_Work request_: Check every line below, and copy those that include "Папка".

_Data in this exercise_:

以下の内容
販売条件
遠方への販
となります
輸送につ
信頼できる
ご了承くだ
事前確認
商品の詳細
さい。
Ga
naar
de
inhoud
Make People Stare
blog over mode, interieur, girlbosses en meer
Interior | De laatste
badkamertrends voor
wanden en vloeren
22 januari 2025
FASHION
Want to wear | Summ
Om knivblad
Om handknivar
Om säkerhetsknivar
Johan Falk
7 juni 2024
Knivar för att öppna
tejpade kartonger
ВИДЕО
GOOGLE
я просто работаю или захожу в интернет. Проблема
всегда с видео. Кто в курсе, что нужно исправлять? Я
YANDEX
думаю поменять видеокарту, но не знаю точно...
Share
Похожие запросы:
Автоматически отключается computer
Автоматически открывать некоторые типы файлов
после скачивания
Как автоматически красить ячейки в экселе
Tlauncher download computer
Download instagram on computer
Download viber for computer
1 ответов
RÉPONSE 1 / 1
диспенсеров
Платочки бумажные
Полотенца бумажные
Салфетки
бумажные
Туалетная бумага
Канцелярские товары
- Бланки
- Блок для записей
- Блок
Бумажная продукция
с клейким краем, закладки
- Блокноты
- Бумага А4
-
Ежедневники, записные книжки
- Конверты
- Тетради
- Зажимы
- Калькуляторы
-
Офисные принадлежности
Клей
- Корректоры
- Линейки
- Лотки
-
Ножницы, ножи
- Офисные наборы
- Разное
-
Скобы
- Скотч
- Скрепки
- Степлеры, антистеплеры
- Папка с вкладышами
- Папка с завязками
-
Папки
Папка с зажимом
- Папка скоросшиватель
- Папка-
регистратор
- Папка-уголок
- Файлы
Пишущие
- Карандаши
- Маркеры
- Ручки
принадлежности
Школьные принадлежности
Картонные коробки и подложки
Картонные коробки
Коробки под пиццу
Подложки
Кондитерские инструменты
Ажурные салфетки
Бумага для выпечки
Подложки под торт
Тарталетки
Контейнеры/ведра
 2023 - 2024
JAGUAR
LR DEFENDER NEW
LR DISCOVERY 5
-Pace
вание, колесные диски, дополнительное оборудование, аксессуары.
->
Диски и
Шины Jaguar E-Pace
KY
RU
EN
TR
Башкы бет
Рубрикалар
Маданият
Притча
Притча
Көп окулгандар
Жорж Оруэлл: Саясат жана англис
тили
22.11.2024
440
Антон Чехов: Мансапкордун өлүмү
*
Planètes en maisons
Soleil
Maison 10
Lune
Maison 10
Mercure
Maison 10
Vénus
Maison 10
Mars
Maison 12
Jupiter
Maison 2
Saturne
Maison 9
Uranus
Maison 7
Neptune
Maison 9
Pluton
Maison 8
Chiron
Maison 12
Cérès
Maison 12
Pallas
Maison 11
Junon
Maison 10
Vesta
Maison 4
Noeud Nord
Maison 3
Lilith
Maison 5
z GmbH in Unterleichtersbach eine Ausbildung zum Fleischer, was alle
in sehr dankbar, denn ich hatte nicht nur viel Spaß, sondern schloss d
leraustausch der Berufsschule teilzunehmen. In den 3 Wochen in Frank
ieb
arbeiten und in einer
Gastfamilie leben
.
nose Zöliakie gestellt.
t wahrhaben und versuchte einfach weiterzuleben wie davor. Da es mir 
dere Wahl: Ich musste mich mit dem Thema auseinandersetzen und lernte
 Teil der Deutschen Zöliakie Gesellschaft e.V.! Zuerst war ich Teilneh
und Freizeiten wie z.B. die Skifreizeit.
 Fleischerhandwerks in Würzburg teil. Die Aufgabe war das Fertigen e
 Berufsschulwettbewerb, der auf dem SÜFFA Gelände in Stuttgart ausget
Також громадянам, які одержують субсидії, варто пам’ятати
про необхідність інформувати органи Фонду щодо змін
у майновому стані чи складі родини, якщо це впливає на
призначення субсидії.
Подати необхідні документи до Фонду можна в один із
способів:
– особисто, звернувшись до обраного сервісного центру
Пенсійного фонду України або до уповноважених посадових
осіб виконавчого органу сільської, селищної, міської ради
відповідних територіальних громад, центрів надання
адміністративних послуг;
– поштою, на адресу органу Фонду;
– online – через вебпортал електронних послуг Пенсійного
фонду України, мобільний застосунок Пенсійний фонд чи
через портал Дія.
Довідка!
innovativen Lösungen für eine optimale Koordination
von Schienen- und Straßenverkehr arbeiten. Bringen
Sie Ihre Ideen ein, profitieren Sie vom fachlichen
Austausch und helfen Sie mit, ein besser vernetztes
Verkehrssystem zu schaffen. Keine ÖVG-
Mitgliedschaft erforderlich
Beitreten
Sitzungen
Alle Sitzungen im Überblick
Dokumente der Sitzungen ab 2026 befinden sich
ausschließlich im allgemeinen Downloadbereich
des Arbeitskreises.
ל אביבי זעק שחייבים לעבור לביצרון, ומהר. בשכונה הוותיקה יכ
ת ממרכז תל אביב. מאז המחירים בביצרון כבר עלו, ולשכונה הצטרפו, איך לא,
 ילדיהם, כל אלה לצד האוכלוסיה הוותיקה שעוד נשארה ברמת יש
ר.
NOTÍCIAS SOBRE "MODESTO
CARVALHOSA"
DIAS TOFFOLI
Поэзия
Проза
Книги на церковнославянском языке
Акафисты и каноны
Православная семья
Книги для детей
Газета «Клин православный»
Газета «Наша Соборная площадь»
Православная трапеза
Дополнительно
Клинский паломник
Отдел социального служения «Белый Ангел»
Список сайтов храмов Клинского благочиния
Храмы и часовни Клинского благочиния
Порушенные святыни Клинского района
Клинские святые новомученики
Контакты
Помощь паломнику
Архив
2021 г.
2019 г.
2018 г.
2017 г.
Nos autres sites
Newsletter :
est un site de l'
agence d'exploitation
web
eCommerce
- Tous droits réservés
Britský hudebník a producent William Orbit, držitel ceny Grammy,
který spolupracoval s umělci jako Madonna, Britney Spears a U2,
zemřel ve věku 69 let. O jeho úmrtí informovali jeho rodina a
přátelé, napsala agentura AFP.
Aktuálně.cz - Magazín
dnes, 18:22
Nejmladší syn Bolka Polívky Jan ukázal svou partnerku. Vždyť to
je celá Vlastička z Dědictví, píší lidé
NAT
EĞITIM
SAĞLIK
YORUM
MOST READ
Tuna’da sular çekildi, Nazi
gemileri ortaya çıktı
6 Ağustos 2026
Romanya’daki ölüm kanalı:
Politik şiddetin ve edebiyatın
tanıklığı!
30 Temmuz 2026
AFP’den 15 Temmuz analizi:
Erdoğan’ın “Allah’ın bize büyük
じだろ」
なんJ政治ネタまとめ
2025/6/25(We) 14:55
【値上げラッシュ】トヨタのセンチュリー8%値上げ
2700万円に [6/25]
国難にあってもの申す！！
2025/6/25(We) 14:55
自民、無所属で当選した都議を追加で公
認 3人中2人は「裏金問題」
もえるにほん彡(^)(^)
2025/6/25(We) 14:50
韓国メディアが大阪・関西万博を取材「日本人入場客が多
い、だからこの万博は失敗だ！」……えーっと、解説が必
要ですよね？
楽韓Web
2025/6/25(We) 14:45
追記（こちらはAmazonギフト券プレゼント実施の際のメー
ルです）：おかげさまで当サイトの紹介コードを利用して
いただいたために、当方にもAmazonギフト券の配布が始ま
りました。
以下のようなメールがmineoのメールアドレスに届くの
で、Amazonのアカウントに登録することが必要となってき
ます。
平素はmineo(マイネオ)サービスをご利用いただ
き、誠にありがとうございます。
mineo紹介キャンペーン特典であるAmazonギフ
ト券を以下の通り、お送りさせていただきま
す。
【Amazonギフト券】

_Reply_:
- Папка с вкладышами
- Папка с завязками
Папка с зажимом
- Папка скоросшиватель
- Папка-
- Папка-уголок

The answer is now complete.